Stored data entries
+ + + + + + +

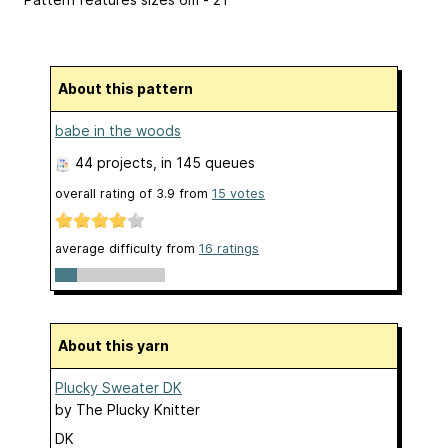
About this pattern
babe in the woods
44 projects
, in 145 queues
overall rating of
3.9
from
15
votes
average difficulty from
16 ratings
About this yarn
Plucky Sweater DK
by
The Plucky Knitter
DK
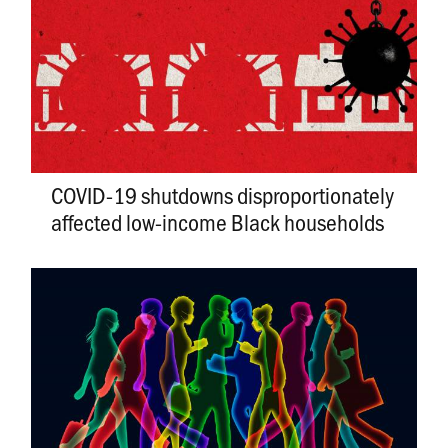
COVID-19 shutdowns disproportionately
affected low-income Black households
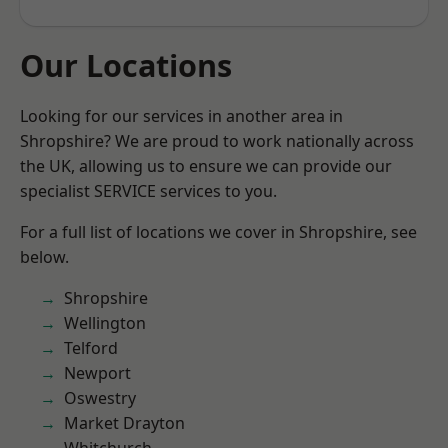
Our Locations
Looking for our services in another area in
Shropshire? We are proud to work nationally across
the UK, allowing us to ensure we can provide our
specialist SERVICE services to you.
For a full list of locations we cover in Shropshire, see
below.
Shropshire
Wellington
Telford
Newport
Oswestry
Market Drayton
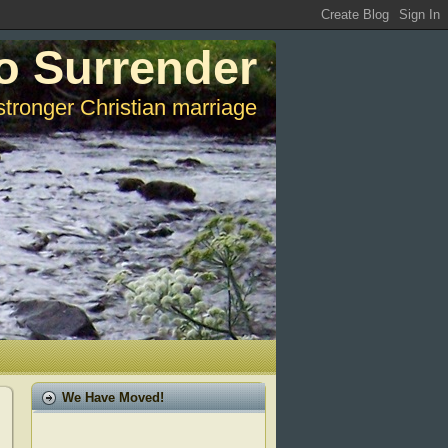
o Surrender
stronger Christian marriage
We Have Moved!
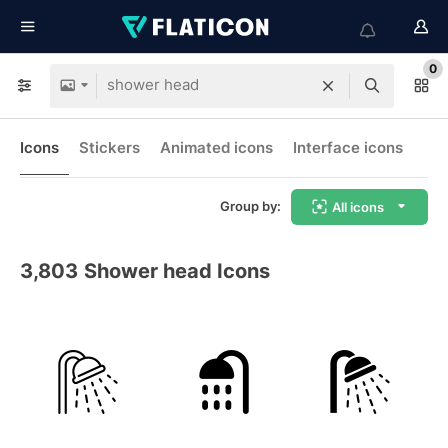
0
Icons
Stickers
Animated icons
Interface icons
Group by:
All icons
3,803
Shower head Icons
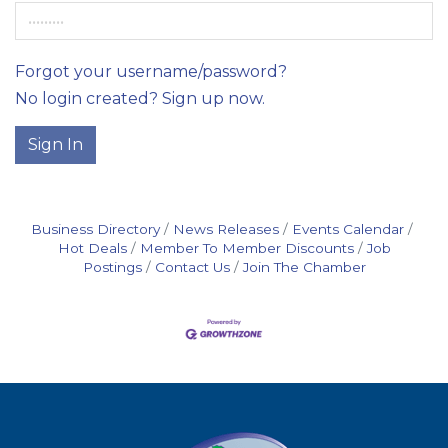
Forgot your username/password?
No login created? Sign up now.
Sign In
Business Directory
News Releases
Events Calendar
Hot Deals
Member To Member Discounts
Job
Postings
Contact Us
Join The Chamber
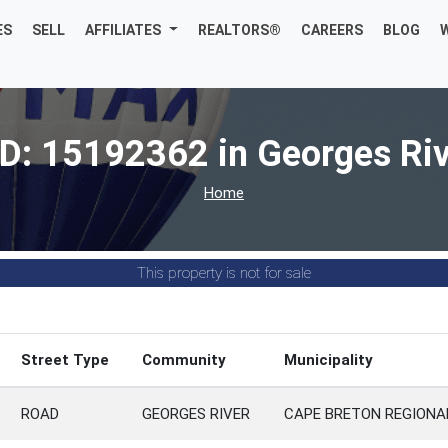
ES
SELL
AFFILIATES
REALTORS®
CAREERS
BLOG
D: 15192362 in Georges Ri
Home
This property is not for sale
Street Type
Community
Municipality
ROAD
GEORGES RIVER
CAPE BRETON REGIONA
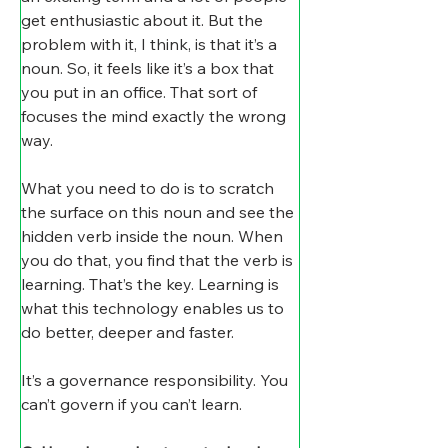
get enthusiastic about it. But the 
problem with it, I think, is that it’s a 
noun. So, it feels like it’s a box that 
you put in an office. That sort of 
focuses the mind exactly the wrong 
way.
What you need to do is to scratch 
the surface on this noun and see the 
hidden verb inside the noun. When 
you do that, you find that the verb is 
learning. That’s the key. Learning is 
what this technology enables us to 
do better, deeper and faster.
It’s a governance responsibility. You 
can’t govern if you can’t learn.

+ + + + + + +

A word-for-word copy of all the data, without pictures, is the expected output.

▸ **ANSWER SECTION**
About this pattern
babe in the woods
44 projects
, in 145 queues
overall rating of
3.9
from
15
votes
average difficulty from
16 ratings
About this yarn
Plucky Sweater DK
by
The Plucky Knitter
DK
COVID-19 shutdowns disproportionately
affected low-income Black households
Our Locations
Looking for our services in another area in
Shropshire? We are proud to work nationally across
the UK, allowing us to ensure we can provide our
specialist SERVICE services to you.
For a full list of locations we cover in Shropshire, see
below.
Shropshire
Wellington
Telford
Newport
Oswestry
Market Drayton
o Surrender
stronger Christian marriage
We Have Moved!
0
Icons
Stickers
Animated icons
Interface icons
Group by:
All icons
3,803
Shower head Icons
Forgot your username/password?
No login created? Sign up now.
Sign In
Business Directory
News Releases
Events Calendar
Hot Deals
Member To Member Discounts
Job
Postings
Contact Us
Join The Chamber
ES
SELL
AFFILIATES
REALTORS®
CAREERS
BLOG
D: 15192362 in Georges Ri
Home
This property is not for sale
Street Type
Community
Municipality
ROAD
GEORGES RIVER
CAPE BRETON REGIONA
get enthusiastic about it. But the 
problem with it, I think, is that it’s a 
noun. So, it feels like it’s a box that 
you put in an office. That sort of 
focuses the mind exactly the wrong 
way.
What you need to do is to scratch 
the surface on this noun and see the 
hidden verb inside the noun. When 
you do that, you find that the verb is 
learning. That’s the key. Learning is 
what this technology enables us to 
do better, deeper and faster.
It’s a governance responsibility. You 
can’t govern if you can’t learn.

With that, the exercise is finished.